Of Paladins and Darkness

I just told one of my oldest friends that he was nothing more than a selfish coward.

It doesn’t help one bit that it was true.

When I was young, I thought being good was like being a paladin in D&D. You took upon yourself the mantle of righteousness and strode forth into the world, determined to do good or die in the attempt. Everything would be simple; each decision a matter of black and white. There weren’t any difficulties beyond the foe in front of you. With your faith filling you like light, you would walk through the fire and the flames with utter certainty.

The older I get, the more I realize that most people don’t care about doing good. More often than not, when you do make moral decisions others view you as a dupe or a simpleton. To them, someone acting like they care about the consequences of their actions is so blinded by their own zeal that they can’t see the truth in front of them: Life is meaningless, nobody cares about anybody, so do unto others before they do unto you. Oh, and you should steal everything that isn’t nailed down and grab a crowbar for the rest.

I called someone I looked up to, someone whose integrity I have striven to emulate, a coward.

I was right when I said it. I am right now. None of that changes the truth;

I will still lose my friend.

They don’t care about integrity or honesty. They’ve never cared about such things. That internal compass, that sense of rightness, wasn’t due to an unshakable commitment to the power of honesty. It was just selfishness in sheep’s clothing.

I’ve lost something precious. It wasn’t my friend. They’ve been telegraphing that this would be their action for some time now. I tried to think the best of them, to exhort them to see the better angels of their nature.

Then they acted in a way so wholly divorced from moral fortitude that it wouldn’t surprise me if Vladimir Putin started defending them.

No. My friend left me long ago, hiding their actions to free themselves the burden of my censure or dissent.

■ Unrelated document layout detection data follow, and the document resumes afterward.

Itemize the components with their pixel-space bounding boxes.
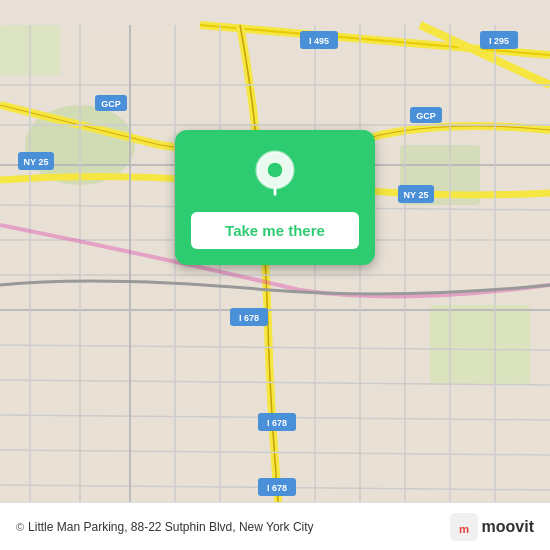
bottom-info: © Little Man Parking, 88-22 Sutphin Blvd… [16, 520, 314, 534]
svg-rect-3 [430, 305, 530, 385]
svg-text:GCP: GCP [416, 111, 436, 121]
svg-text:I 678: I 678 [267, 418, 287, 428]
copyright-symbol: © [16, 521, 24, 533]
navigation-card: Take me there [175, 130, 375, 265]
moovit-icon: m [450, 513, 478, 541]
address-text: Little Man Parking, 88-22 Sutphin Blvd, … [28, 520, 313, 534]
bottom-bar: © Little Man Parking, 88-22 Sutphin Blvd… [0, 502, 550, 550]
svg-text:m: m [458, 523, 468, 535]
svg-text:NY 25: NY 25 [404, 190, 429, 200]
location-pin-icon [250, 150, 300, 200]
svg-text:I 678: I 678 [239, 313, 259, 323]
svg-text:I 495: I 495 [309, 36, 329, 46]
svg-text:I 678: I 678 [267, 483, 287, 493]
svg-text:GCP: GCP [101, 99, 121, 109]
svg-text:NY 25: NY 25 [24, 157, 49, 167]
svg-point-46 [268, 163, 283, 178]
map-container: I 495 I 295 GCP GCP NY 25 NY 25 I 678 I … [0, 0, 550, 550]
svg-text:I 295: I 295 [489, 36, 509, 46]
map-background: I 495 I 295 GCP GCP NY 25 NY 25 I 678 I … [0, 0, 550, 550]
moovit-text: moovit [482, 518, 534, 536]
moovit-logo: m moovit [450, 513, 534, 541]
take-me-there-button[interactable]: Take me there [191, 212, 359, 249]
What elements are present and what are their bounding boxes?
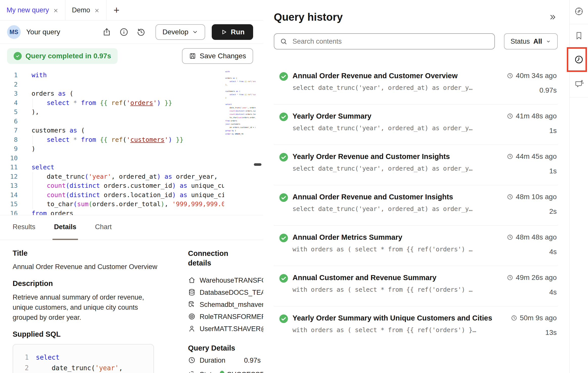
warehouse-icon xyxy=(188,276,196,284)
code-text: select * from {{ ref('customers') }} xyxy=(32,136,183,143)
line-number: 16 xyxy=(0,210,18,215)
history-item-time: 41m 48s ago xyxy=(499,112,557,120)
history-item-sql-preview: with orders as ( select * from {{ ref('o… xyxy=(292,286,499,293)
history-list-item[interactable]: Annual Order Revenue and Customer Overvi… xyxy=(274,64,558,104)
ai-assistant-button[interactable] xyxy=(574,79,584,89)
history-item-sql-preview: select date_trunc('year', ordered_at) as… xyxy=(292,84,499,91)
code-text: date_trunc('year', ordered_at) as order_… xyxy=(36,363,139,373)
code-line: 10 xyxy=(0,154,224,163)
run-button[interactable]: Run xyxy=(212,24,253,40)
sql-code-editor[interactable]: 1with23orders as (4 select * from {{ ref… xyxy=(0,68,263,215)
duration-row: Duration 0.97s xyxy=(188,354,263,366)
editor-tab-2[interactable]: Demo xyxy=(65,0,106,20)
editor-minimap[interactable]: with orders as ( select * from {{ ref('o… xyxy=(225,70,256,146)
line-number: 2 xyxy=(18,363,29,373)
share-button[interactable] xyxy=(101,27,112,37)
double-chevron-right-icon xyxy=(549,13,556,21)
code-line: 16from orders xyxy=(0,209,224,215)
line-number: 5 xyxy=(0,108,18,116)
line-number: 11 xyxy=(0,164,18,171)
history-item-main: Yearly Order Summary with Unique Custome… xyxy=(292,314,499,347)
history-item-sql-preview: select date_trunc('year', ordered_at) as… xyxy=(292,124,499,132)
history-item-main: Annual Order Revenue and Customer Insigh… xyxy=(292,193,499,225)
query-history-panel: Query history Status All Annual Order Re… xyxy=(263,0,569,373)
run-label: Run xyxy=(231,28,245,36)
close-tab-icon[interactable] xyxy=(53,7,59,13)
bookmarks-button[interactable] xyxy=(574,31,584,41)
save-changes-button[interactable]: Save Changes xyxy=(182,48,253,64)
editor-scrollbar-thumb[interactable] xyxy=(254,163,261,166)
history-list-item[interactable]: Annual Order Metrics Summarywith orders … xyxy=(274,226,558,266)
history-item-sql-preview: with orders as ( select * from {{ ref('o… xyxy=(292,326,499,334)
success-check-icon xyxy=(279,72,288,81)
tab-details[interactable]: Details xyxy=(52,215,78,240)
line-number: 13 xyxy=(0,182,18,189)
code-text: orders as ( xyxy=(32,90,73,97)
query-history-rail-button[interactable] xyxy=(574,55,584,65)
history-item-duration: 13s xyxy=(499,329,557,337)
close-tab-icon[interactable] xyxy=(94,7,100,13)
code-text: count(distinct orders.location_id) as un… xyxy=(32,191,224,199)
tab-results[interactable]: Results xyxy=(11,215,37,240)
save-icon xyxy=(189,52,196,60)
warehouse-icon xyxy=(188,276,196,284)
line-number: 2 xyxy=(0,81,18,88)
line-number: 6 xyxy=(0,118,18,125)
query-history-button[interactable] xyxy=(136,27,146,37)
code-line: 14 count(distinct orders.location_id) as… xyxy=(0,191,224,200)
history-item-sql-preview: with orders as ( select * from {{ ref('o… xyxy=(292,246,499,253)
avatar: MS xyxy=(7,25,21,39)
success-check-icon xyxy=(279,234,288,242)
history-item-sql-preview: select date_trunc('year', ordered_at) as… xyxy=(292,205,499,212)
search-input[interactable] xyxy=(274,33,495,49)
clock-icon xyxy=(507,113,513,119)
success-check-icon xyxy=(14,52,22,60)
clock-icon xyxy=(188,356,196,364)
tab-chart[interactable]: Chart xyxy=(94,215,113,240)
code-line: 2 xyxy=(0,80,224,89)
line-number: 15 xyxy=(0,200,18,208)
code-text: count(distinct orders.customer_id) as un… xyxy=(32,182,224,189)
code-line: 5), xyxy=(0,108,224,117)
collapse-panel-button[interactable] xyxy=(548,12,558,22)
history-item-main: Annual Order Revenue and Customer Overvi… xyxy=(292,72,499,104)
info-button[interactable] xyxy=(119,27,129,37)
history-item-sql-preview: select date_trunc('year', ordered_at) as… xyxy=(292,165,499,172)
connection-label: Warehouse xyxy=(200,277,234,284)
connection-row-user: UserMATT.SHAVER@FI xyxy=(188,323,263,335)
code-text: select xyxy=(36,352,60,363)
history-list-item[interactable]: Annual Customer and Revenue Summarywith … xyxy=(274,266,558,306)
history-item-title: Annual Customer and Revenue Summary xyxy=(292,274,499,282)
new-tab-button[interactable]: + xyxy=(106,0,126,20)
history-list-item[interactable]: Yearly Order Revenue and Customer Insigh… xyxy=(274,145,558,185)
explore-compass-button[interactable] xyxy=(574,6,584,16)
editor-tab-1[interactable]: My new query xyxy=(0,0,65,20)
clock-icon xyxy=(507,153,513,160)
result-tab-bar: ResultsDetailsChart xyxy=(0,215,263,240)
query-editor-panel: My new queryDemo+ MS Your query Develop … xyxy=(0,0,263,373)
time-ago-text: 50m 9s ago xyxy=(520,314,557,322)
connection-details-heading: Connection details xyxy=(188,249,249,268)
connection-value: TRANSFORM xyxy=(234,277,263,284)
history-item-title: Yearly Order Summary with Unique Custome… xyxy=(292,314,499,322)
title-label: Title xyxy=(13,249,172,257)
history-list-item[interactable]: Annual Order Revenue and Customer Insigh… xyxy=(274,185,558,226)
success-check-icon xyxy=(279,153,288,162)
history-item-time: 50m 9s ago xyxy=(499,314,557,322)
develop-label: Develop xyxy=(163,28,189,36)
history-item-title: Yearly Order Summary xyxy=(292,112,499,120)
role-icon xyxy=(188,313,196,320)
history-list-item[interactable]: Yearly Order Summaryselect date_trunc('y… xyxy=(274,104,558,145)
status-value: SUCCESSFUL xyxy=(227,371,263,373)
develop-dropdown[interactable]: Develop xyxy=(155,24,205,40)
share-icon xyxy=(102,28,111,37)
history-list-item[interactable]: Yearly Order Summary with Unique Custome… xyxy=(274,306,558,347)
status-filter-dropdown[interactable]: Status All xyxy=(504,33,558,49)
line-number: 14 xyxy=(0,191,18,199)
title-value: Annual Order Revenue and Customer Overvi… xyxy=(13,263,172,271)
search-icon xyxy=(280,38,287,45)
query-status-pill: Query completed in 0.97s xyxy=(7,48,118,64)
clock-icon xyxy=(507,194,513,200)
supplied-sql-box: 1select2 date_trunc('year', ordered_at) … xyxy=(13,344,154,373)
status-success-icon xyxy=(220,371,225,373)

What I have lost is my white whale.

For years, I had assured myself that all the harsh words, all of my failures and iniquities hurled without remorse into my face, were in service to this internal acceptance of the necessity of truth. I bore up under their assault, refusing to back down before their sting, lashing myself with the truth of those words because I knew that they were right. They were right, accurate summations of things I did which were wrong and in need of improvement.

Now I understand, as the last of the finery of their character has been stripped away, that these actions were never taken because of a rock-solid belief in the merits of honesty.

They were words hurled with the intention to maim by a small, petty, and selfish person who had found a target that, instead of running from the blows, chose to lean into them.

Yet again, I was shown that someone I had trusted and loved so dearly for so long had just kept me around because I was a convenient outlet for their own cruelty. I blinded myself with all that they could be and refused to see who they were.

I still want to be a paladin. I still want to do good. I still want to be earnest and true and kind. I still want to look at a soul and see all the things that they could be and help them grasp as much of their inner light as possible. My desire to see those I care for grow into all they could be has only gained momentum these last few years. It shows no signs of stopping, either.

I have simply found out what so many on this path already knew; no amount of light can cast back all the darkness around you.

The moral of this tale is not that you should not try to demand others be better. You should always tell others when they have fallen along the wayside and crossed the barrier of acceptable behavior.

What you should do, what you must do immediately, is get yourself some excellent hobnails.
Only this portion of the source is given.